Embora a alavancagem média das empresas na bolsa esteja relativamente baixa, com o múltiplo de dívida líquida sobre Ebitda em 1,8 vezes, 48% da dívida das empresas domésticas está vinculada à Selic, contra 18% das exportadoras de commodities, diz o BTG. Assim, as empresas mais pressionadas por uma Selic elevada seriam varejistas de alimentos, companhias de eletrônicos e eletrodomésticos, e locadoras de veículos, além de algumas empresas do setor imobiliário, principalmente construtoras de imóveis de alto padrão.


Depois de estimar um patamar próximo do fechamento do ano passado para o Ibovespa, o Inter espera um preço-alvo de 143.200 pontos para o índice em 2025. O especialista em renda variável do Inter, Matheus Amaral, explica que a “pedra fundamental” para a bolsa tem sido o resultado das empresas, que superou as últimas expectativas ao longo do ano passado.


Eventuais revisões, no entanto, não podem ser descartadas após o resultado do quarto trimestre de 2024 e do primeiro trimestre de 2025, segundo Amaral. Em um cenário marcado por pressões inflacionárias maiores, juros elevados e câmbio depreciado, as ações de setores mais resilientes — como seguradoras, concessionárias públicas e exportadoras — são os preferidos do Inter para este ano.


Companhias com grande capacidade de repassar preços em um ambiente mais inflacionário também são citadas com destaque pelos analistas do Santander. Nomes como RaiaDrogasil, Lojas Renner, Iguatemi, Multiplan, Cyrela e Ambev podem se beneficiar ao apresentar produtos diferenciados, competição limitada de mercado, marca e reputação fortes, além de uma demanda inelástica de mercado.

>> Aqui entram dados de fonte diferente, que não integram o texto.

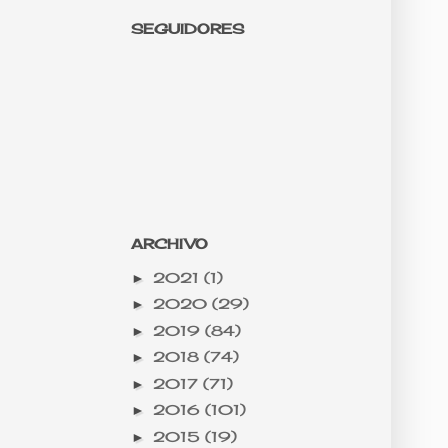
SEGUIDORES
ARCHIVO
2021
(1)
►
2020
(29)
►
2019
(84)
►
2018
(74)
►
2017
(71)
►
2016
(101)
►
2015
(19)
►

Além de eventuais revisões no lucro das companhias, a bolsa local terá o desafio adicional de voltar a atrair fluxos positivos e significativos de estrangeiros. Na visão do estrategista da RB, o início do ano será balizado pelas medidas que serão implementadas pelo presidente eleito dos Estados Unidos, Donald Trump.


Caso ele cumpra as promessas de campanha de taxar as importações de diversos países, incluindo o Brasil, isso pode determinar o humor do mercado. Para Cruz, o protecionismo de Trump pode fazer com que o Federal Reserve (Fed, o banco central americano) pause os cortes de juros, o que pode ser mais um entrave para o fluxo de investimentos retornar a países emergentes, como o Brasil.


“A bolsa não tem força nem durante os momentos em que há ventos favoráveis do exterior. Se o cenário externo ficar de ‘mau humor’, haverá menos interesse ainda do estrangeiro. Parece que não vamos ter um 2025 bom”, avalia o estrategista da RB.


Para analistas do Itáu Unibanco, o Brasil saiu do radar do capital externo e pode demorar para voltar a ganhar relevância nos portfólios internacionais, caso não trate da questão fiscal com seriedade. Não à toa, a casa cortou recentemente a exposição em bolsa local nas suas carteiras recomendadas para o menor nível em oito anos.


“É a primeira vez desde 2018 que o estrangeiro não vai investir em Brasil. Eu não consigo ver um mês, e precisa ter visibilidade para investir, para os estrangeiros voltarem. O país precisa controlar a inflação e o juro cair”, afirmou Nicholas McCarthy, diretor de estratégia de investimentos do Itaú Unibanco, em encontro com jornalistas em dezembro do ano passado.